#### [Instructions for the task]
There is material below. Print exactly the lines starting at the line with "This page will" and ending at the line with "purpose for which", ends included, and no others.

#### [Records to use]
####################

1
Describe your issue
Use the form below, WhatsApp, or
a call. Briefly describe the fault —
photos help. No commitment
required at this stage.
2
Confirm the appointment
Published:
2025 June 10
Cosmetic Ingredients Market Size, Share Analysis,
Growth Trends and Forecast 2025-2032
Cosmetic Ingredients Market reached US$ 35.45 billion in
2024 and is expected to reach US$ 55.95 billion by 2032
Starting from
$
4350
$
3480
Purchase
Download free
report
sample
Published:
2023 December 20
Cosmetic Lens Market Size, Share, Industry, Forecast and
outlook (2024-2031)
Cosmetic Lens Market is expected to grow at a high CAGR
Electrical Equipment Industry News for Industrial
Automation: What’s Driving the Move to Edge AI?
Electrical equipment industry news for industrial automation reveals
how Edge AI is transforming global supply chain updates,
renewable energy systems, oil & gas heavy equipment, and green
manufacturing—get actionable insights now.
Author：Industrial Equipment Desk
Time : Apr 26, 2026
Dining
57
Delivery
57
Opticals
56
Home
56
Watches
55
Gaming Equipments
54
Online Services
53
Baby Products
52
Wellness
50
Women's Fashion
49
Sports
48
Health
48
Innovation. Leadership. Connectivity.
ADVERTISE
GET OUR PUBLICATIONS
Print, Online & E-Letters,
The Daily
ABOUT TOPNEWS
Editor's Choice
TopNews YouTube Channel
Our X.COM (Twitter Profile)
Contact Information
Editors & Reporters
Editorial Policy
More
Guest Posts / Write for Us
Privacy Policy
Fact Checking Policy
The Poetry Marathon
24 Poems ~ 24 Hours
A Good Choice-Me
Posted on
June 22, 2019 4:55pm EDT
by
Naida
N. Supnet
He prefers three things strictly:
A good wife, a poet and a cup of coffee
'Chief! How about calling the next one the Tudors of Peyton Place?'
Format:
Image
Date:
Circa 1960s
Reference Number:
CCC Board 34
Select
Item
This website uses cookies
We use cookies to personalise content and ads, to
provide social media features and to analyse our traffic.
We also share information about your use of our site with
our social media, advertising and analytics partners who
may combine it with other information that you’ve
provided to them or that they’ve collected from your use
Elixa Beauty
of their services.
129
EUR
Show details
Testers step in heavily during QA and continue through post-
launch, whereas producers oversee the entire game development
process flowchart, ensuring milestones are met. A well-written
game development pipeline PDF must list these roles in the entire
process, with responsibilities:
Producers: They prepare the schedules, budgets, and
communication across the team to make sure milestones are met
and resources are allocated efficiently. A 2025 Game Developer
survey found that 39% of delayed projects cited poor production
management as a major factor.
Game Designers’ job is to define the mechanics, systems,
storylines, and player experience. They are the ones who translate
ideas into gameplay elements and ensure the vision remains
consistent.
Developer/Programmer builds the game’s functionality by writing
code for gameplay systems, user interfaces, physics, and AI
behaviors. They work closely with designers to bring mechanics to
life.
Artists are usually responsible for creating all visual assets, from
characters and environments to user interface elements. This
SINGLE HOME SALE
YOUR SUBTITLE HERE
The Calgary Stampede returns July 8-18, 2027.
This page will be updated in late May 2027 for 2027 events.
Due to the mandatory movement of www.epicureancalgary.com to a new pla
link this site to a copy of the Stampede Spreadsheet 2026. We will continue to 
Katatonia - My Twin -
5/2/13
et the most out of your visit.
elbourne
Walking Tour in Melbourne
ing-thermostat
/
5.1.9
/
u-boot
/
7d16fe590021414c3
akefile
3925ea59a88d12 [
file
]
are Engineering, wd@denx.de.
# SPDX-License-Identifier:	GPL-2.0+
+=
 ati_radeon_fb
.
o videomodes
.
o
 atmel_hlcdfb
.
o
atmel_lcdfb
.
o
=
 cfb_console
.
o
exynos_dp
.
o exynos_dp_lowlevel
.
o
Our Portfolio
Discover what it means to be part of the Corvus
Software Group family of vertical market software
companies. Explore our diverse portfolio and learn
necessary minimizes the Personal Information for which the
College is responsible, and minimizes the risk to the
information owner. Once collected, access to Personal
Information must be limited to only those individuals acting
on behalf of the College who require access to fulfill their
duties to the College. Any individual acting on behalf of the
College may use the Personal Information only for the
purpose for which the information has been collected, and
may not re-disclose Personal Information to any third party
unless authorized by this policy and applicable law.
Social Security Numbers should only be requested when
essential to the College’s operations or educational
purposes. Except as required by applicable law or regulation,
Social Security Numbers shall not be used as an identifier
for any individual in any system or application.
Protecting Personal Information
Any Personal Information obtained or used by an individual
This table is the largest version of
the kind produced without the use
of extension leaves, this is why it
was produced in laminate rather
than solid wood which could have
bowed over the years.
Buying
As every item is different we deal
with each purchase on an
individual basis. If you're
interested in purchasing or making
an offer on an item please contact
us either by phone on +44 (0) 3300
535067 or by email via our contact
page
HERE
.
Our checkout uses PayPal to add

####################

#### [Completed exercise]
This page will be updated in late May 2027 for 2027 events.
Due to the mandatory movement of www.epicureancalgary.com to a new pla
link this site to a copy of the Stampede Spreadsheet 2026. We will continue to 
Katatonia - My Twin -
5/2/13
et the most out of your visit.
elbourne
Walking Tour in Melbourne
ing-thermostat
/
5.1.9
/
u-boot
/
7d16fe590021414c3
akefile
3925ea59a88d12 [
file
]
are Engineering, wd@denx.de.
# SPDX-License-Identifier:	GPL-2.0+
+=
 ati_radeon_fb
.
o videomodes
.
o
 atmel_hlcdfb
.
o
atmel_lcdfb
.
o
=
 cfb_console
.
o
exynos_dp
.
o exynos_dp_lowlevel
.
o
Our Portfolio
Discover what it means to be part of the Corvus
Software Group family of vertical market software
companies. Explore our diverse portfolio and learn
necessary minimizes the Personal Information for which the
College is responsible, and minimizes the risk to the
information owner. Once collected, access to Personal
Information must be limited to only those individuals acting
on behalf of the College who require access to fulfill their
duties to the College. Any individual acting on behalf of the
College may use the Personal Information only for the
purpose for which the information has been collected, and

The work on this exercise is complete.